Why Reading Poetry Can Make You a Better Leader
Business books are fine, but poetry is the key to innovative thinking
A poem is a story concentrated into a careful handful of words, each of which is curated to hold utmost meaning. With diction and form, structure and sound, a poem navigates you through an emotion-laden experience in hopes of leaving your mind with a complex bounty of thoughts and, often, a new perspective. A poem is almost always multifaceted; it is, as Clare Morgan describes in her book What Poetry Brings to Business, a “puzzle with multiple, inexhaustible, co-existent — and interchangeable — ‘solutions,’ each more or less dependent on the others for validity.”
Frequent poetry reading develops your perceptiveness and thinking capabilities, nurturing problem-solving skills for complex, multifaceted, and ambiguous problems.
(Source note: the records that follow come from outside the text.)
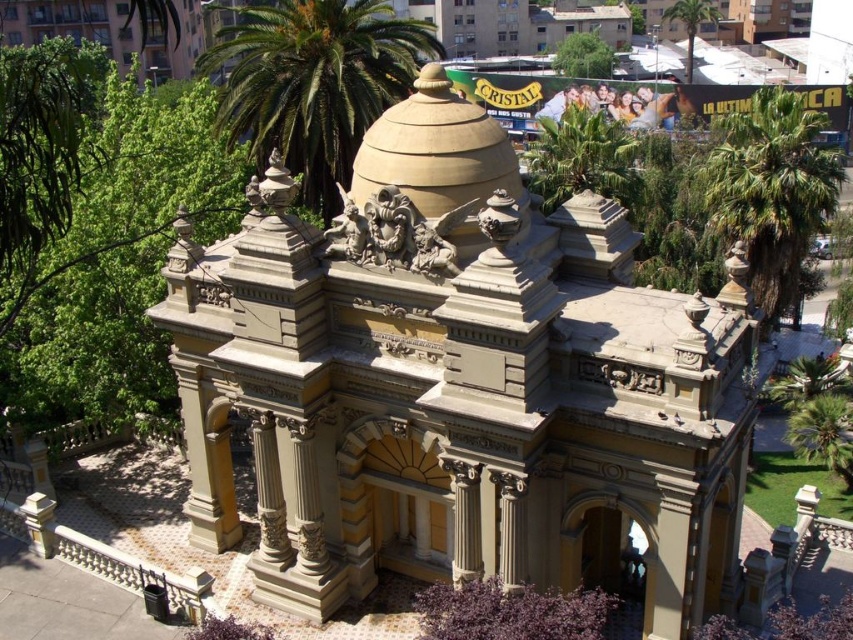 Is point (582, 65) positioned after point (691, 12)?

No, it is not.

Does green leafy tree at upper center appear on the left side of green leafy palm tree at upper center?

Correct, you'll find green leafy tree at upper center to the left of green leafy palm tree at upper center.

The image size is (853, 640). What do you see at coordinates (583, 56) in the screenshot?
I see `green leafy tree at upper center` at bounding box center [583, 56].

Locate an element on the screen. The image size is (853, 640). green leafy tree at upper center is located at coordinates (583, 56).

Is green leafy palm at center below green leafy palm tree at lower right?

No.

How distant is green leafy palm at center from green leafy palm tree at lower right?

27.14 meters

Measure the distance between point (x=318, y=58) and camera.

The distance of point (x=318, y=58) from camera is 43.72 meters.

Image resolution: width=853 pixels, height=640 pixels. Find the location of `green leafy palm at center`. green leafy palm at center is located at coordinates (312, 83).

Who is higher up, green leafy palm tree at right or green leafy palm tree at lower right?

green leafy palm tree at right

Which of these two, green leafy palm tree at right or green leafy palm tree at lower right, stands taller?

With more height is green leafy palm tree at right.

Is point (799, 221) positioned before point (846, 401)?

No, it is not.

The height and width of the screenshot is (640, 853). Identify the location of green leafy palm tree at right. (772, 188). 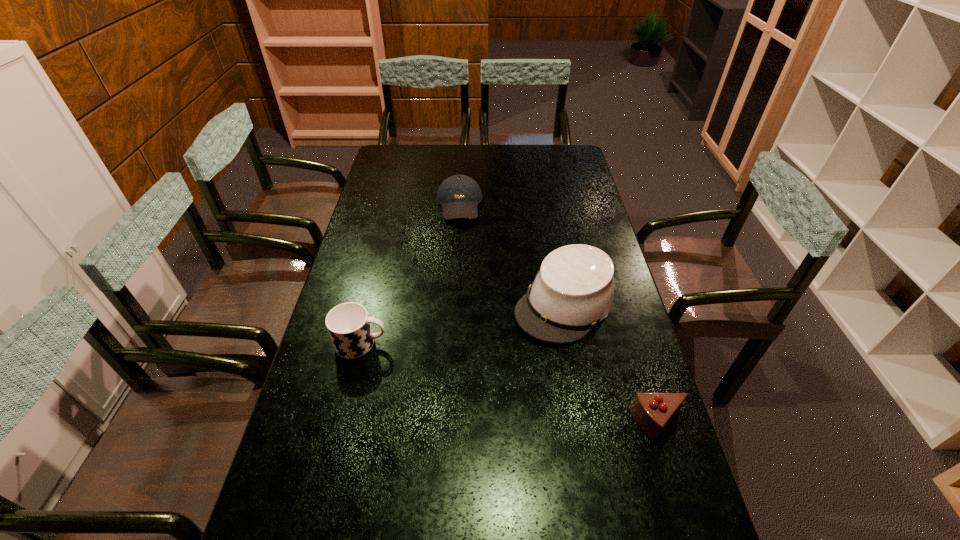 You are a GUI agent. You are given a task and a screenshot of the screen. Output one action in this format:
    pyautogui.click(x=<x>, y=<y>)
    Task: Click on the vacant area situated 0.070m on the front-facing side of the farthest object
    The width and height of the screenshot is (960, 540).
    Given the screenshot: What is the action you would take?
    pyautogui.click(x=460, y=237)

Image resolution: width=960 pixels, height=540 pixels. Identify the location of vacant area located 0.180m on the front-facing side of the farthest object. (461, 256).

Where is `vacant space located 0.070m on the front-facing side of the farthest object`? This screenshot has width=960, height=540. vacant space located 0.070m on the front-facing side of the farthest object is located at coordinates (460, 237).

Find the location of `object that is at the left edge`. object that is at the left edge is located at coordinates (348, 324).

Locate an element on the screen. The image size is (960, 540). chocolate cake at the right edge is located at coordinates (652, 412).

Where is `hat that is at the right edge`? This screenshot has width=960, height=540. hat that is at the right edge is located at coordinates (573, 291).

What are the coordinates of `blank area at the far edge` in the screenshot? It's located at (485, 147).

The height and width of the screenshot is (540, 960). Find the location of `free space at the near edge of the desktop`. free space at the near edge of the desktop is located at coordinates (604, 500).

At what (x,y) coordinates should I click in order to perform the action: click on free space at the left edge of the desktop. Please return your answer as a coordinate pair (x, y). This screenshot has height=540, width=960. Looking at the image, I should click on (315, 365).

The image size is (960, 540). Find the location of `vacant space at the right edge of the desktop`. vacant space at the right edge of the desktop is located at coordinates (643, 370). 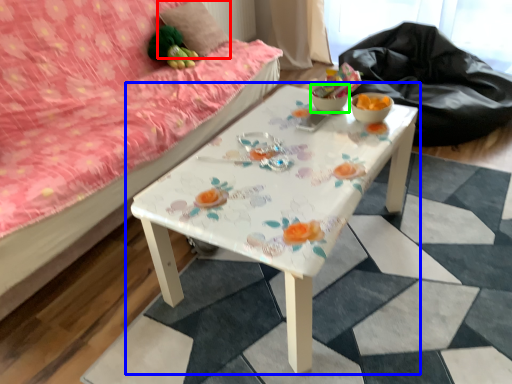 Question: Estimate the real-world distances between objects in this image. Which object is closer to pillow (highlighted by a red box), table (highlighted by a blue box) or glass bowl (highlighted by a green box)?

Choices:
 (A) table
 (B) glass bowl

Answer: (B) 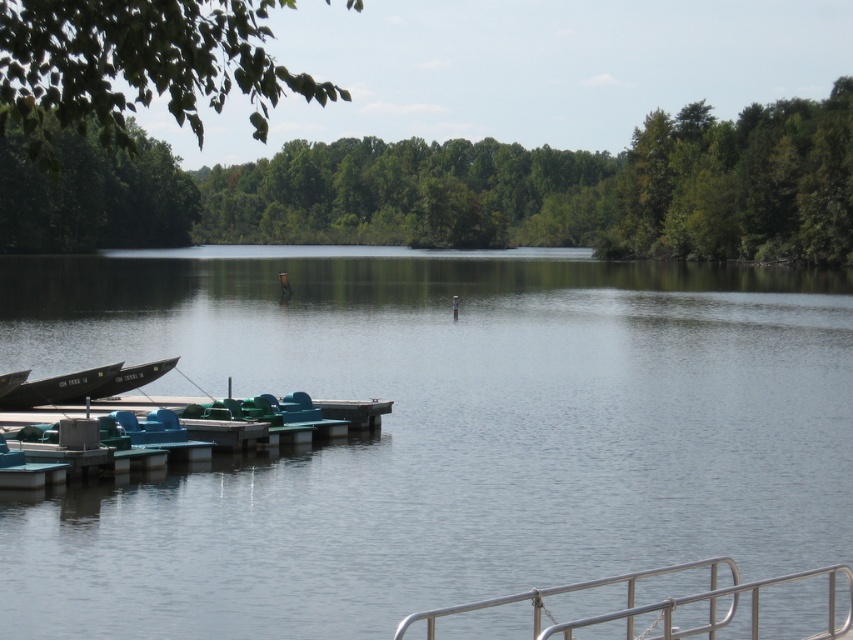 You are standing on the dock and want to reach the silver metallic railing at lower right. Which direction should you move to get there from the clear water at center?

→ The silver metallic railing at lower right is to the right of the clear water at center, so you should move to the right to reach it.

You are standing on the dock and want to know what is located exactly at the coordinates point (x=434, y=433). What would you find there?

At point (x=434, y=433) lies clear water at center.

You are a photographer planning to capture the serene lakeside scene. You have a camera with a wide angle lens that can capture large areas. Which object between the clear water at center and the silver metallic railing at lower right would be better suited for showcasing the vastness of the scene?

Because the format of poetry requires unpacking and consideration, reading or writing poetry tremendously benefits business people and entrepreneurs, in a number of different ways.
Poetry can improve your problem-solving abilities
Frequent poetry reading develops your perceptiveness and thinking capabilities, nurturing problem-solving skills for complex, multifaceted, and ambiguous problems. In reading a poem, you develop meaning and interpret a story from words filled with both intentional and unintentional ambiguities. You extract such meaning by drawing upon the poem’s content, context, and use of poetic devices. When facing complicated managerial problems, having this ability to balance unknowns and generate solutions from nuanced reasonings allows for more imaginative and effective solutions. In an article for Harvard Business Review, John Coleman argues that “poetry teaches us to wrestle with and simplify complexity.” He mentions that Harman Industries founder Sidney Harman once told the New York Times, “I used to tell my senior staff to get me poets as managers. Poets are our original systems thinkers. They look at our most complex environments and they reduce the complexity to something they begin to understand.”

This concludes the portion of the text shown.